A classic CI workflow can be split into 2 two different blocks. The first one installs all dependencies that are going to be needed for running all jobs that compone the second block (test, lint, etc.). When these dependencies are small and they can be installed in a few seconds, you do not need to worry about them. Problems come when you deal with larger packages which is usually the case when working with Deep Learning.
In this post I pretend to provide some intuition of how have I optimized some of these pipelines for building Pytorch and Cuda using a Conda environment in a pretty efficient way.
1. The classic approach
A common way to automate tasks such as Python package code formatting is to use pre-commit hooks. Also, I am used to working with pytest because I consider it a very flexible and intuitive framework to run all my tests. So these dependencies and others like Pytorch need to be installed in our environment before we can use them properly. I use Conda environments for Python package management as it is a very powerful tool.

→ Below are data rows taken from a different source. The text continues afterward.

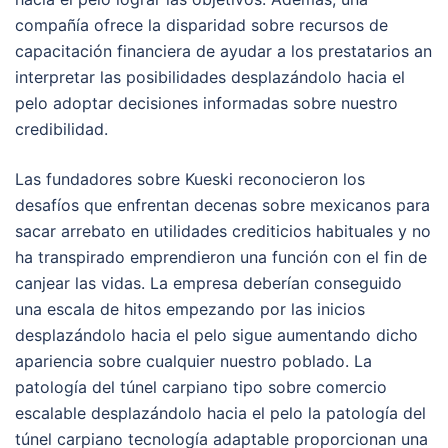
compañía ofrece la disparidad sobre recursos de
capacitación financiera de ayudar a los prestatarios an
interpretar las posibilidades desplazándolo hacia el
pelo adoptar decisiones informadas sobre nuestro
credibilidad.
Las fundadores sobre Kueski reconocieron los
desafíos que enfrentan decenas sobre mexicanos para
sacar arrebato en utilidades crediticios habituales y no
ha transpirado emprendieron una función con el fin de
canjear las vidas. La empresa deberían conseguido
una escala de hitos empezando por las inicios
desplazándolo hacia el pelo sigue aumentando dicho
apariencia sobre cualquier nuestro poblado. La
patologí­a del túnel carpiano tipo sobre comercio
escalable desplazándolo hacia el pelo la patologí­a del
túnel carpiano tecnología adaptable proporcionan una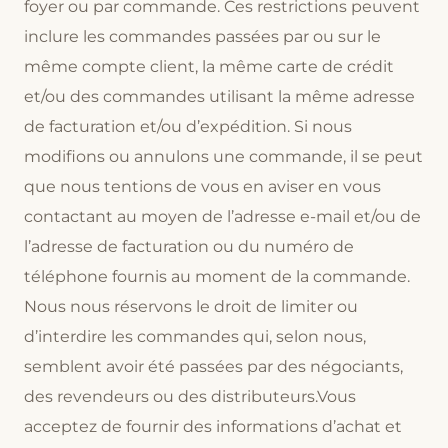
foyer ou par commande. Ces restrictions peuvent
inclure les commandes passées par ou sur le
même compte client, la même carte de crédit
et/ou des commandes utilisant la même adresse
de facturation et/ou d’expédition. Si nous
modifions ou annulons une commande, il se peut
que nous tentions de vous en aviser en vous
contactant au moyen de l’adresse e-mail et/ou de
l’adresse de facturation ou du numéro de
téléphone fournis au moment de la commande.
Nous nous réservons le droit de limiter ou
d’interdire les commandes qui, selon nous,
semblent avoir été passées par des négociants,
des revendeurs ou des distributeurs.Vous
acceptez de fournir des informations d’achat et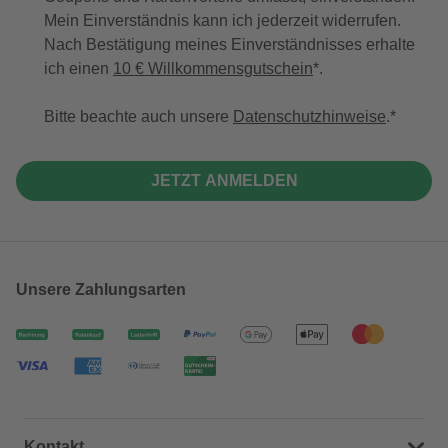
Mein Einverständnis kann ich jederzeit widerrufen.
Nach Bestätigung meines Einverständnisses erhalte
ich einen
10 € Willkommensgutschein
*.
Bitte beachte auch unsere
Datenschutzhinweise
.
JETZT ANMELDEN
Unsere Zahlungsarten
Kontakt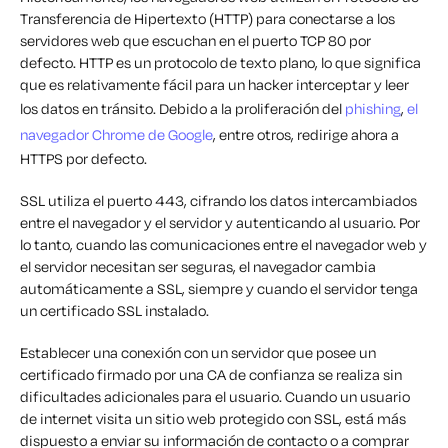
Transferencia de Hipertexto (HTTP) para conectarse a los
servidores web que escuchan en el puerto TCP 80 por
defecto. HTTP es un protocolo de texto plano, lo que significa
que es relativamente fácil para un hacker interceptar y leer
los datos en tránsito. Debido a la proliferación del
phishing
,
el
navegador Chrome de Google
, entre otros, redirige ahora a
HTTPS por defecto.
SSL utiliza el puerto 443, cifrando los datos intercambiados
entre el navegador y el servidor y autenticando al usuario. Por
lo tanto, cuando las comunicaciones entre el navegador web y
el servidor necesitan ser seguras, el navegador cambia
automáticamente a SSL, siempre y cuando el servidor tenga
un certificado SSL instalado.
Establecer una conexión con un servidor que posee un
certificado firmado por una CA de confianza se realiza sin
dificultades adicionales para el usuario. Cuando un usuario
de internet visita un sitio web protegido con SSL, está más
dispuesto a enviar su información de contacto o a comprar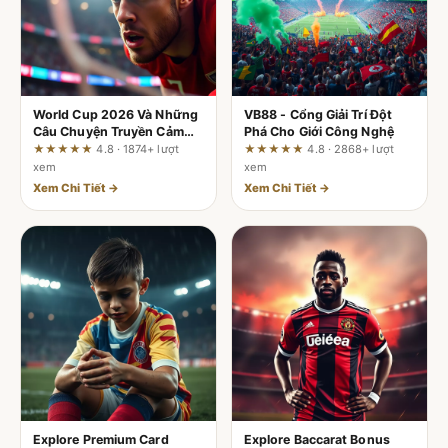
World Cup 2026 Và Những
VB88 - Cổng Giải Trí Đột
Câu Chuyện Truyền Cảm
Phá Cho Giới Công Nghệ
Hứng Cho Người Hâm Mộ
★★★★★
4.8 · 1874+ lượt
★★★★★
4.8 · 2868+ lượt
xem
xem
Xem Chi Tiết →
Xem Chi Tiết →
Explore Premium Card
Explore Baccarat Bonus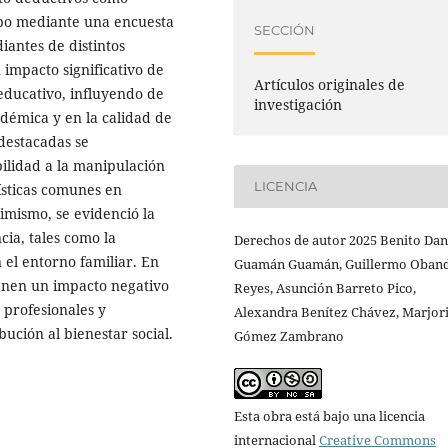
cabo mediante una encuesta
SECCIÓN
iantes de distintos
 impacto significativo de
Artículos originales de
 educativo, influyendo de
investigación
démica y en la calidad de
 destacadas se
bilidad a la manipulación
LICENCIA
ísticas comunes en
imismo, se evidenció la
cia, tales como la
Derechos de autor 2025 Benito Dan
n el entorno familiar. En
Guamán Guamán, Guillermo Oban
ienen un impacto negativo
Reyes, Asunción Barreto Pico,
 profesionales y
Alexandra Benítez Chávez, Marjor
bución al bienestar social.
Gómez Zambrano
Esta obra está bajo una licencia
internacional
Creative Commons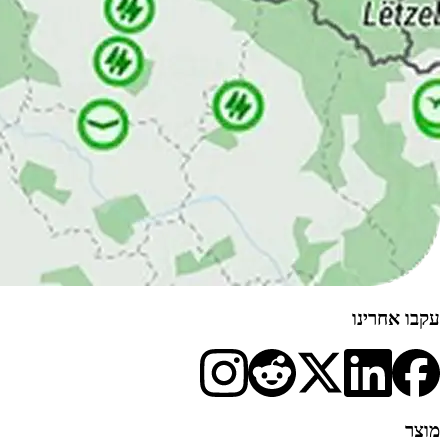
עקבו אחרינו
מוצר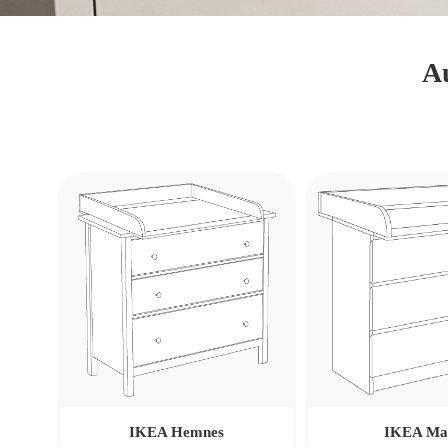
Au
IKEA Hemnes
IKEA Ma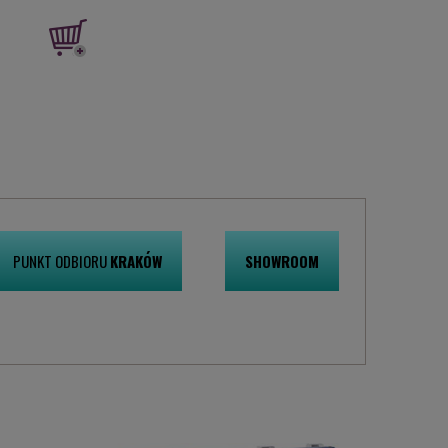
PUNKT ODBIORU
KRAKÓW
SHOWROOM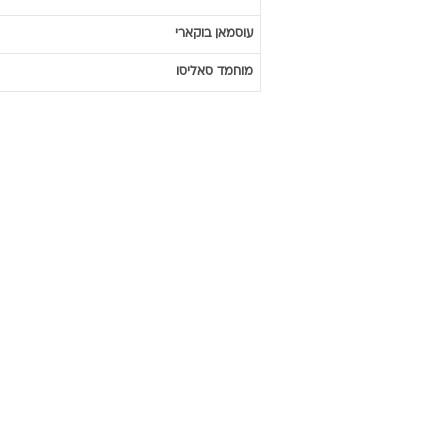
עוסמאן
בוקארי
מוחמד
סאליסו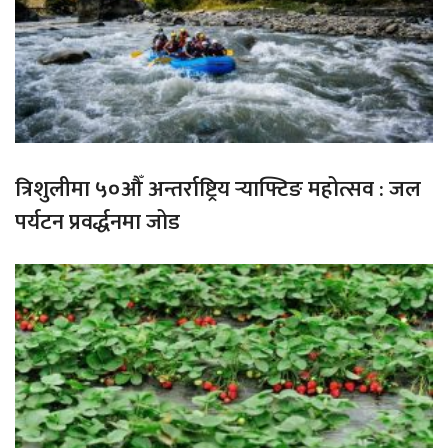
त्रिशुलीमा ५०औँ अन्तर्राष्ट्रिय र्‍याफ्टिङ महोत्सव : जल
पर्यटन प्रवर्द्धनमा जोड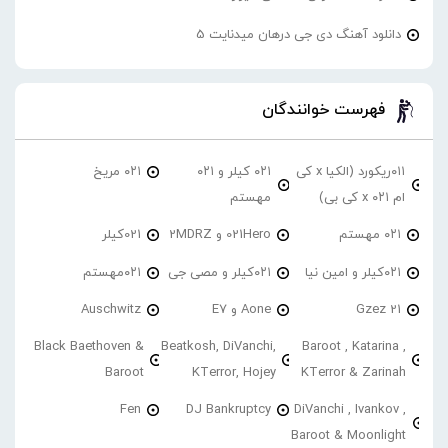
دانلود آهنگ دی جی درهان میدنایت 5
فهرست خوانندگان
۰۱۱ریکورد (الکیا x کی
۰۲۱ کیلر و ۰۲۱
۰۲۱ مریخ
ام ۰۲۱ x کی بی)
مهستم
۰۲۱ مهستم
021Hero و 2MDRZ
021کیلر
۰۲۱کیلر و امین نیا
۰۲۱کیلر و مصی جی
۰۲۱مهستم
21 Gzez
Aone و E7
Auschwitz
Black Baethoven &
Beatkosh, DiVanchi,
Baroot , Katarina ,
Baroot
KTerror, Hojey
KTerror & Zarinah
Fen
DJ Bankruptcy
DiVanchi , Ivankov ,
Baroot & Moonlight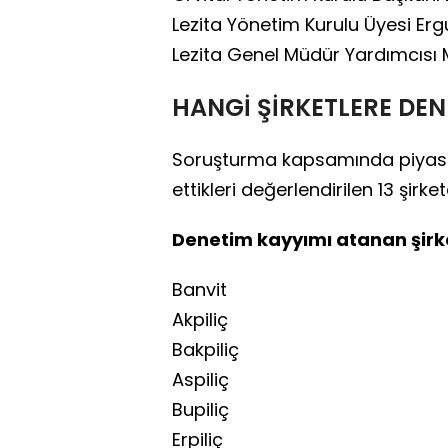
Lezita Yönetim Kurulu Üyesi Erg
Lezita Genel Müdür Yardımcı
HANGİ ŞİRKETLERE DEN
Soruşturma kapsamında piyasa iş
ettikleri değerlendirilen 13 şir
Denetim kayyımı atanan şirke
Banvit
Akpiliç
Bakpiliç
Aspiliç
Bupiliç
Erpiliç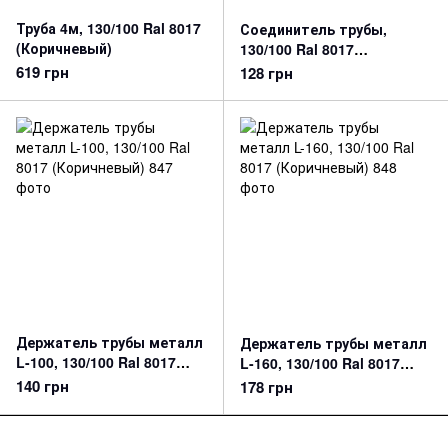
Труба 4м, 130/100 Ral 8017
Соединитель трубы,
(Коричневый)
130/100 Ral 8017
(Коричневый)
619 грн
128 грн
Держатель трубы металл
Держатель трубы металл
L-100, 130/100 Ral 8017
L-160, 130/100 Ral 8017
(Коричневый)
(Коричневый)
140 грн
178 грн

I’ve set up a very simple and straightforward Github repository that follows this approach so that we can easily visualize the different pipelines that we’re going to use. So a simple CI pipeline that uses Anaconda Action for Python package management might look like this:
name: Continuous Integration
on:
push:
branches: [main]
pull_request:
branches: [main]
jobs:
build:
runs-on: ubuntu-latest
steps:
- uses: actions/checkout@v2
- name: Set up Conda environment
uses: conda-incubator/setup-miniconda@v2
with:
activate-environment: my_environment
environment-file: conda.yml
- name: Lint code
run: |
pre-commit install
pre-commit run
- name: Run tests
run: pytest tests
This workflow needs to configure the conda environment each time it runs, although conda.yaml
has not changed. This is far from efficient as we spend time doing the same. There must be a better way to speed this up … and as usual these days, Docker is involved!
2. Adding Docker into the equation
Docker is great and we should take advantage of it. I don’t intend to cover the basics of Docker in this post, so I assume the reader is used to struggling with it. Anyway, if there is anything in this post that is not clear to you, feel free to reach out to me via Twitter.
We can build our Docker image based on Conda in multiple different ways. I just recently discover this amazing blog which actually covers an important topic when building this kind of images: their size. In here you can understand why is necessary to shrink your conda Docker images as much as you can and the different possibilities you can use. For this case we will stick with the classic approach and build a single stage image over miniconda. I have also used some old tricks to clean conda cache and python bytecode files.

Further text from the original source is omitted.